A metal pin may be placed across the joint to protect
the ligament for 3-5 weeks. During this time you can
not get the area wet. When taking a shower you can place
a large plastic bag on your arm with a rubber band at
the top part of your arm. Hold your elbow over your
head so that water does not role down your shoulder
and into the bag. Commercially-made bags, which function
in a similar way, can be purchased at a surgical supply
store. Applying ice to the finger is helpful for the
first two to three days. The cold causes the blood vessels
to constrict (shrink). This reduces blood flow to the
hand and therefore helps the body stop the internal
bleeding which occurs from the torn ligament. This bleeding
is seen through the skin which you call a bruise. The
less bleeding there is, the less swelling there will
be, which means a quicker recovery and return to activities.
Keeping the hand elevated also helps because it reduces
blood flow to the hand and limits swelling.
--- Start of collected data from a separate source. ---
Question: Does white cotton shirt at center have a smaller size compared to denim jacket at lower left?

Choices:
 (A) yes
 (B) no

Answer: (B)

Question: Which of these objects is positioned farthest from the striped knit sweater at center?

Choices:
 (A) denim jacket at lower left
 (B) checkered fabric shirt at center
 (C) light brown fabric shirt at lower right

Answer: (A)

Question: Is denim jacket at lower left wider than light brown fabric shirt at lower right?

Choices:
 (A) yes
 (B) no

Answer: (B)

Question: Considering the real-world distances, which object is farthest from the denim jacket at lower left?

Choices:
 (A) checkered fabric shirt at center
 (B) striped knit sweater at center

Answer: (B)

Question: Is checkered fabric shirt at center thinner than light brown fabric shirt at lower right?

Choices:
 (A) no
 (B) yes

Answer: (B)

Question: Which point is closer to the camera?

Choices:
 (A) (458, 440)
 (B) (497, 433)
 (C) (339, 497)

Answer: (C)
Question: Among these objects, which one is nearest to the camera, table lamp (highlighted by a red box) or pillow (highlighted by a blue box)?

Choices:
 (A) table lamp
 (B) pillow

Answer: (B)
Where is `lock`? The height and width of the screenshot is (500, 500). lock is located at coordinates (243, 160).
Swelling
in the hand causes the pressure in the tissue to increase.
Your brain interprets this pressure as pain, therefore,
the more swollen the hand becomes, the more painful.
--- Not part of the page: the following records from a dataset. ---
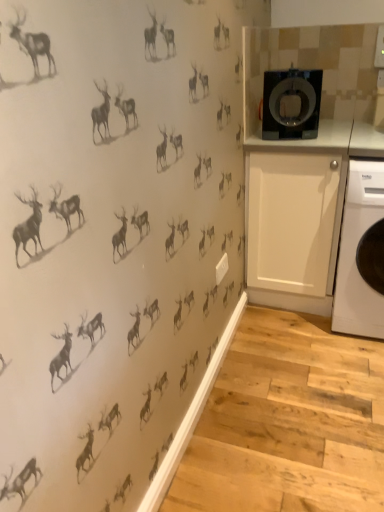 Question: Does black glossy washing machine at upper right contain white matte cabinet at right?

Choices:
 (A) yes
 (B) no

Answer: (B)

Question: Is black glossy washing machine at upper right to the left of white matte cabinet at right from the viewer's perspective?

Choices:
 (A) yes
 (B) no

Answer: (A)

Question: Is black glossy washing machine at upper right at the right side of white matte cabinet at right?

Choices:
 (A) yes
 (B) no

Answer: (B)

Question: Is black glossy washing machine at upper right closer to the viewer compared to white matte cabinet at right?

Choices:
 (A) no
 (B) yes

Answer: (B)

Question: Does black glossy washing machine at upper right have a lesser height compared to white matte cabinet at right?

Choices:
 (A) yes
 (B) no

Answer: (A)

Question: Based on their sizes in the image, would you say white matte cabinet at right is bigger or smaller than black glossy washing machine at upper right?

Choices:
 (A) small
 (B) big

Answer: (B)

Question: From a real-world perspective, is white matte cabinet at right physically located above or below black glossy washing machine at upper right?

Choices:
 (A) below
 (B) above

Answer: (A)

Question: From the image's perspective, is white matte cabinet at right positioned above or below black glossy washing machine at upper right?

Choices:
 (A) below
 (B) above

Answer: (A)

Question: Is white matte cabinet at right inside the boundaries of black glossy washing machine at upper right, or outside?

Choices:
 (A) outside
 (B) inside

Answer: (A)

Question: Is point (345, 243) positioned closer to the camera than point (281, 89)?

Choices:
 (A) farther
 (B) closer

Answer: (B)

Question: Is white plastic washing machine at right inside the boundaries of black glossy washing machine at upper right, or outside?

Choices:
 (A) outside
 (B) inside

Answer: (A)

Question: In the image, is white plastic washing machine at right positioned in front of or behind black glossy washing machine at upper right?

Choices:
 (A) behind
 (B) front

Answer: (B)

Question: Is white plastic washing machine at right wider or thinner than black glossy washing machine at upper right?

Choices:
 (A) wide
 (B) thin

Answer: (A)

Question: Based on their positions, is black glossy washing machine at upper right located to the left or right of white plastic washing machine at right?

Choices:
 (A) right
 (B) left

Answer: (B)

Question: Is black glossy washing machine at upper right spatially inside white plastic washing machine at right, or outside of it?

Choices:
 (A) outside
 (B) inside

Answer: (A) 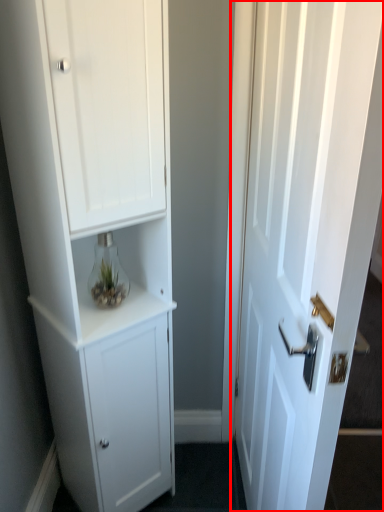 Question: In this image, where is door (annotated by the red box) located relative to cupboard?

Choices:
 (A) right
 (B) left

Answer: (A) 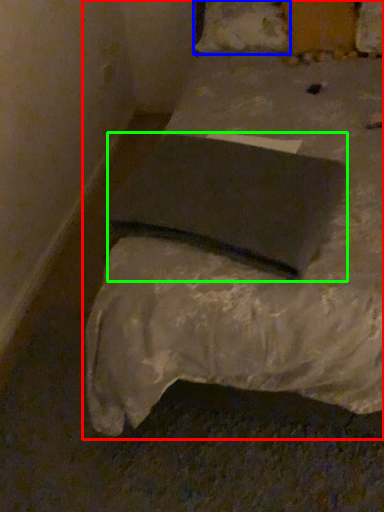 Question: Which is farther away from bed (highlighted by a red box)? pillow (highlighted by a blue box) or pad (highlighted by a green box)?

Choices:
 (A) pillow
 (B) pad

Answer: (A) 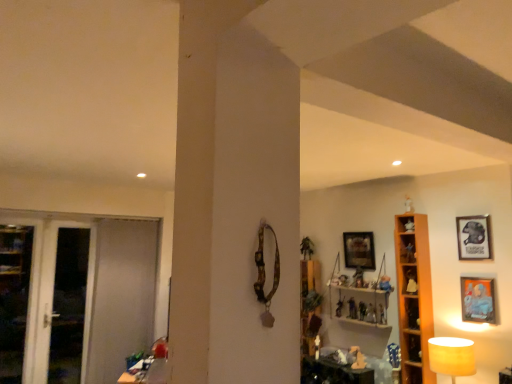 Question: Is white glossy screen door at left, the second screen door in the right-to-left sequence, wider or thinner than matte plastic toy at center, positioned as the 5th toy in left-to-right order?

Choices:
 (A) wide
 (B) thin

Answer: (A)

Question: Is white glossy screen door at left, the second screen door in the right-to-left sequence, spatially inside matte plastic toy at center, which ranks as the 2th toy in right-to-left order, or outside of it?

Choices:
 (A) inside
 (B) outside

Answer: (B)

Question: Which object is the farthest from the matte wooden picture frame at right, the third picture frame in the back-to-front sequence?

Choices:
 (A) wooden table at lower left
 (B) wooden cabinet at right, which ranks as the second cabinet in back-to-front order
 (C) wooden picture frame at upper center, which appears as the third picture frame when viewed from the right
 (D) translucent plastic figurine at center-right, placed as the third toy when sorted from front to back
 (E) wooden cabinet at left, which appears as the second cabinet when viewed from the right

Answer: (E)

Question: Estimate the real-world distances between objects in this image. Which object is closer to the matte wooden picture frame at right, the third picture frame in the back-to-front sequence?

Choices:
 (A) wooden picture frame at upper center, which appears as the 1th picture frame when viewed from the back
 (B) matte plastic toy at center, which is the 3th toy in bottom-to-top order
 (C) matte yellow lampshade at lower right
 (D) wooden figurine at center, the 1th toy positioned from the left
 (E) wooden cabinet at left, which is counted as the 1th cabinet, starting from the bottom

Answer: (C) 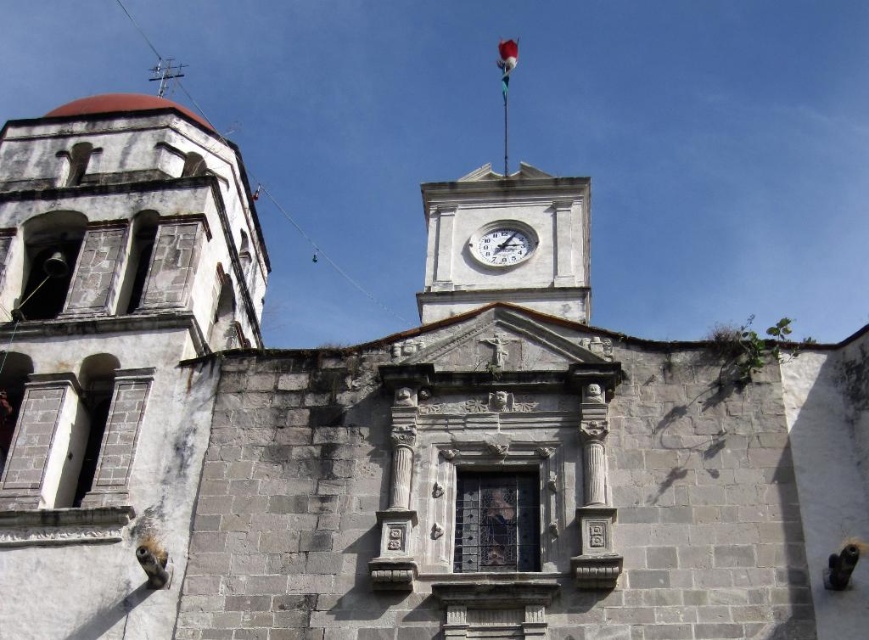 Does white stone clock tower at upper center have a lesser height compared to white glossy clock at upper center?

Incorrect, white stone clock tower at upper center's height does not fall short of white glossy clock at upper center's.

Does point (499, 253) lie in front of point (512, 227)?

Yes, it is.

Where is `white stone clock tower at upper center`? This screenshot has width=869, height=640. white stone clock tower at upper center is located at coordinates (506, 243).

I want to click on white stone clock tower at upper center, so pyautogui.click(x=506, y=243). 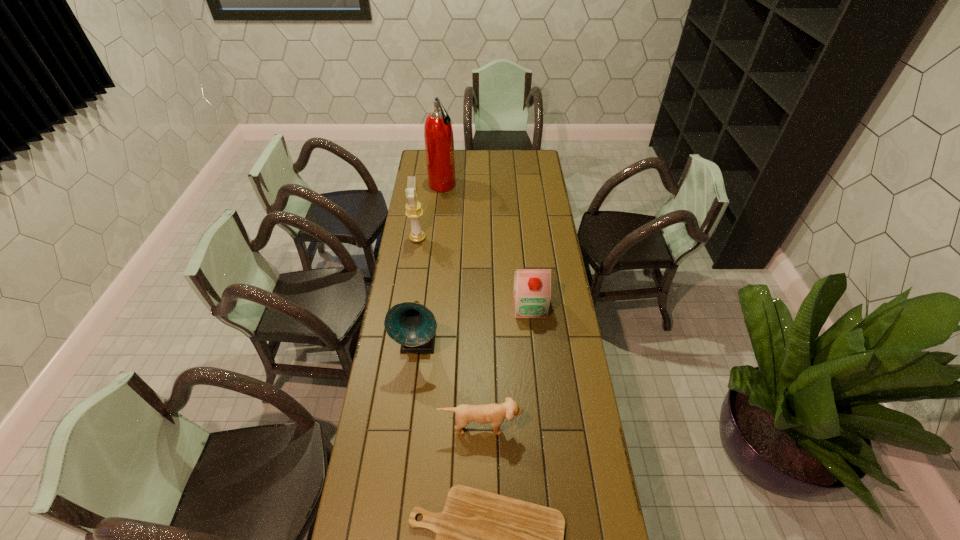 Where is `free spot located 0.120m from the horn of the fourth farthest object`? This screenshot has height=540, width=960. free spot located 0.120m from the horn of the fourth farthest object is located at coordinates (412, 393).

Locate an element on the screen. The height and width of the screenshot is (540, 960). vacant space located with the cap open on the third farthest object is located at coordinates (534, 347).

Identify the location of vacant space situated 0.310m on the left side of the second nearest object. (480, 539).

Image resolution: width=960 pixels, height=540 pixels. Identify the location of fire extinguisher situated at the left edge. (438, 134).

You are a GUI agent. You are given a task and a screenshot of the screen. Output one action in this format:
    pyautogui.click(x=<x>, y=<y>)
    Task: Click on the award that is at the left edge
    
    Given the screenshot: What is the action you would take?
    pyautogui.click(x=414, y=211)

Where is `phonograph_record present at the left edge`? phonograph_record present at the left edge is located at coordinates (411, 324).

Locate an element on the screen. The height and width of the screenshot is (540, 960). object that is at the right edge is located at coordinates (532, 287).

Find the location of a particular element. Image resolution: width=960 pixels, height=540 pixels. free region at the far edge of the desktop is located at coordinates (483, 161).

At what (x,y) coordinates should I click in order to perform the action: click on free spot at the left edge of the desktop. Please return your answer as a coordinate pair (x, y). This screenshot has width=960, height=540. Looking at the image, I should click on (420, 201).

In the image, there is a desktop. Identify the location of vacant space at the right edge. (567, 479).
By elevating the hand the fluid which has collected
there runs down into the forearm just like a river runs
down hills. This reduces the swelling of the hand and
eliminates the annoying throbbing that occurs after
finger injuries.
Following closed reduction and immobilization
of a finger fracture, your physician will usually suggest
that you begin a program range of motion exercises as
soon as possible. These can be performed with the splint
on, and should be continued even if slight swelling
and stiffness occurs during the first few weeks. In
some cases where the finger joint remains painful, a
steroid injection may be required. The splint usually
remains on for 3-6 weeks, depending on your specific
injury. After the splint is removed, your physician
may recommend buddy taping, in which the injured finger
is taped to an adjacent finger. Depending on the severity
of your injury, return of full joint motion can take
as long as several months. During this time swelling
and stiffness may recur. In many cases, however, athletes
who have suffered finger fractures may be able to return
to their sports within a few weeks while the finger
is still in the splint or is buddy-taped. This should
only be done after consultation with your physician.
Prevention
Though finger fractures are contact injuries that often
cannot be avoided, you can take steps to minimize your
risk of suffering fracture. If you play contact sports
such as football, hockey, or lacrosse, make sure you
wear padding that protects your hands and fingers. Never
use old, worn-out pads that have lost their stiffness.
Maintaining hand and finger strength and coordination
also can help prevent some finger injuries. Ask your
physical therapist for a specific program of exercises.